Doctor of Philosophy
A novel injectable hydrogel system for cell delivery in craniofacial bone tissue engineering was developed in this work. The hydrogel employs a dual solidification mechanism by containing units that gel upon temperature increase to physiological temperature and groups that allow for covalent crosslinking. The successful synthesis of macromers for hydrogel fabrication was demonstrated and structure-property relations were established. The hydrophilic-hydrophobic balance of the macromers was found to be an important design criterion towards their resulting thermal gelation properties. When tested with cells in vitro , macromers with different molecular compositions, molecular weights and transition temperatures were all found to be cytocompatible. The introduction of a chemically crosslinkable group in the macromers resulted in hydrogels with improved stability. The effect of the addition of these highly reactive groups on cell viability was evaluated and parameters that enable viable cell encapsulation in the hydrogels were determined. It was shown that there was a dose- and time-dependent effect of the macromers on cell viability. Increased degrees of modification were found to decrease the thermal transition temperature as well as the cytocompatibility of the macromers. Hydrogels were fabricated at physiological temperature upon physical gelation and chemical crosslinking with the addition of a thermal free radical initiator system. The swelling behavior of the hydrogels was characterized and it was found to be controlled by the chemistry of the macromer end group, the concentration of the initiator system used, the fabrication interval as well as the incubation temperature and medium.
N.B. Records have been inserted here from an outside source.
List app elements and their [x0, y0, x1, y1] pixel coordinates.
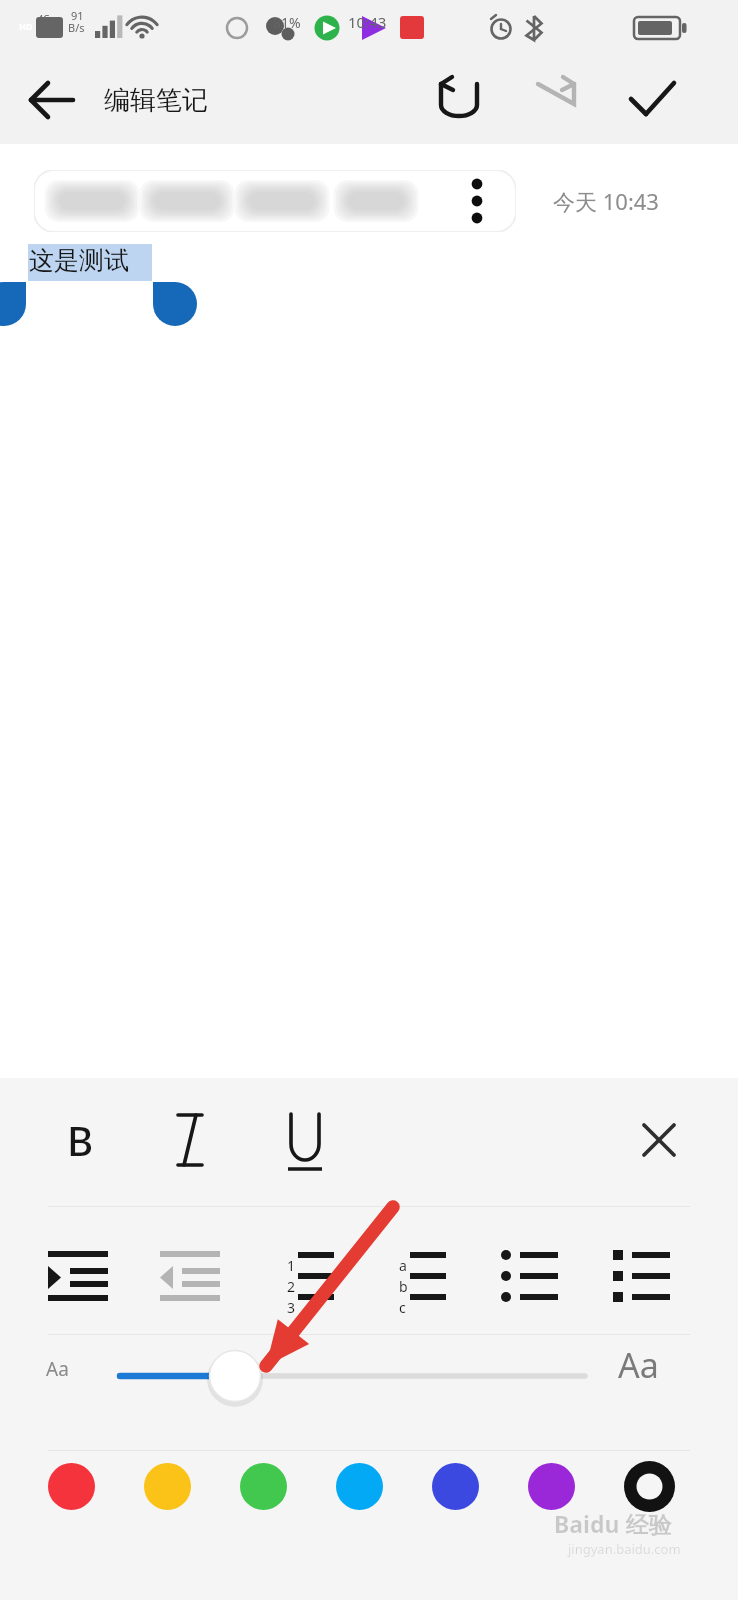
button[interactable]: 黑色，已选中: [623, 1460, 676, 1513]
button[interactable]: 圆点列表: [480, 1228, 576, 1324]
button[interactable]: 字体大小: [108, 1334, 612, 1418]
button[interactable]: 颜色: [48, 1463, 95, 1510]
staticText: 3: [287, 1298, 296, 1317]
button[interactable]: 数字列表: [254, 1228, 350, 1324]
staticText: Baidu 经验: [554, 1508, 672, 1539]
staticText: a: [399, 1256, 407, 1275]
button[interactable]: 字母列表: [366, 1228, 462, 1324]
staticText: 2: [287, 1277, 296, 1296]
button[interactable]: 撤销: [424, 65, 494, 135]
staticText: 编辑笔记: [104, 84, 208, 117]
button[interactable]: 返回: [16, 64, 88, 136]
button[interactable]: 减少缩进: [142, 1228, 238, 1324]
button[interactable]: [34, 170, 516, 232]
staticText: 这是测试: [29, 245, 129, 276]
button[interactable]: 关闭: [619, 1100, 699, 1180]
staticText: HD: [19, 20, 33, 32]
button[interactable]: 颜色: [336, 1463, 383, 1510]
staticText: c: [399, 1298, 406, 1317]
button[interactable]: 颜色: [144, 1463, 191, 1510]
staticText: Aa: [46, 1356, 69, 1382]
staticText: 10:43: [348, 12, 387, 32]
staticText: Aa: [618, 1342, 659, 1388]
button[interactable]: 恢复: [521, 65, 591, 135]
staticText: 91: [71, 8, 84, 23]
button[interactable]: 增加缩进: [30, 1228, 126, 1324]
button[interactable]: 更多选项: [438, 170, 500, 232]
button[interactable]: 方块列表: [592, 1228, 688, 1324]
staticText: 4G: [38, 12, 50, 24]
button[interactable]: 完成: [617, 65, 687, 135]
staticText: B: [67, 1113, 94, 1167]
staticText: B/s: [68, 20, 85, 35]
staticText: 81%: [273, 13, 301, 32]
button[interactable]: 斜体: [150, 1100, 230, 1180]
button[interactable]: 颜色: [528, 1463, 575, 1510]
staticText: 1: [287, 1256, 296, 1275]
staticText: 今天 10:43: [553, 186, 659, 216]
staticText: b: [399, 1277, 408, 1296]
button[interactable]: B: [40, 1100, 120, 1180]
button[interactable]: 颜色: [240, 1463, 287, 1510]
staticText: jingyan.baidu.com: [568, 1540, 681, 1558]
button[interactable]: 下划线: [265, 1100, 345, 1180]
button[interactable]: 颜色: [432, 1463, 479, 1510]
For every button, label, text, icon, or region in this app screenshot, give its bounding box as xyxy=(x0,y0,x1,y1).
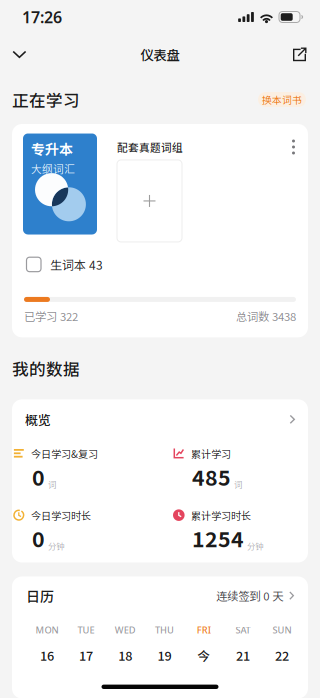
staticText: WED xyxy=(115,624,136,636)
staticText: 日历 xyxy=(26,586,54,606)
staticText: SAT xyxy=(235,624,250,636)
staticText: TUE xyxy=(78,624,95,636)
staticText: THU xyxy=(155,624,174,636)
staticText: 18 xyxy=(118,646,132,664)
button[interactable]: 换本词书 xyxy=(258,92,306,107)
staticText: 配套真题词组 xyxy=(117,140,183,155)
button[interactable]: 连续签到 0 天 xyxy=(216,587,294,604)
staticText: 分钟 xyxy=(247,540,263,552)
staticText: 正在学习 xyxy=(12,88,80,111)
staticText: SUN xyxy=(273,624,292,636)
button[interactable]: Collapse xyxy=(0,34,39,74)
staticText: FRI xyxy=(197,624,211,636)
staticText: 仪表盘 xyxy=(140,45,180,64)
staticText: 大纲词汇 xyxy=(31,161,75,176)
staticText: 专升本 xyxy=(31,138,73,159)
button[interactable]: Share xyxy=(279,34,320,75)
staticText: 分钟 xyxy=(48,540,64,552)
staticText: 累计学习时长 xyxy=(191,508,251,523)
staticText: 16 xyxy=(40,646,54,664)
button[interactable]: Add word set xyxy=(117,155,182,242)
staticText: 17:26 xyxy=(22,6,62,28)
staticText: 0 xyxy=(32,461,45,492)
button[interactable]: 生词本 43 xyxy=(12,242,308,287)
staticText: 词 xyxy=(48,478,56,490)
staticText: 19 xyxy=(158,646,172,664)
staticText: 换本词书 xyxy=(262,92,302,107)
button[interactable]: More options xyxy=(283,134,304,160)
staticText: 今日学习&复习 xyxy=(31,446,98,461)
staticText: 0 xyxy=(32,523,45,554)
staticText: 1254 xyxy=(192,523,244,554)
staticText: 我的数据 xyxy=(12,356,80,380)
staticText: 概览 xyxy=(25,410,51,429)
staticText: 累计学习 xyxy=(191,446,231,461)
staticText: 22 xyxy=(275,646,289,664)
staticText: 485 xyxy=(192,461,231,492)
staticText: 21 xyxy=(236,646,250,664)
button[interactable]: 概览 xyxy=(12,399,308,439)
staticText: 生词本 43 xyxy=(50,256,103,273)
staticText: 总词数 3438 xyxy=(236,308,296,324)
staticText: MON xyxy=(35,624,58,636)
staticText: 今 xyxy=(197,646,210,664)
staticText: 词 xyxy=(234,478,242,490)
staticText: 今日学习时长 xyxy=(31,508,91,523)
staticText: 连续签到 0 天 xyxy=(216,587,283,604)
staticText: 17 xyxy=(79,646,93,664)
staticText: 已学习 322 xyxy=(24,308,78,324)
In order to evaluate the hydrogels as cell carriers, mesenchymal stems cells were encapsulated in the hydrogels over a 21-day period. Cells retained their viability over the duration of the study and exhibited markers of osteogenic differentiation when cultured with appropriate supplements. These findings hold promise for the use of these hydrogel systems for cell encapsulation in tissue engineering applications.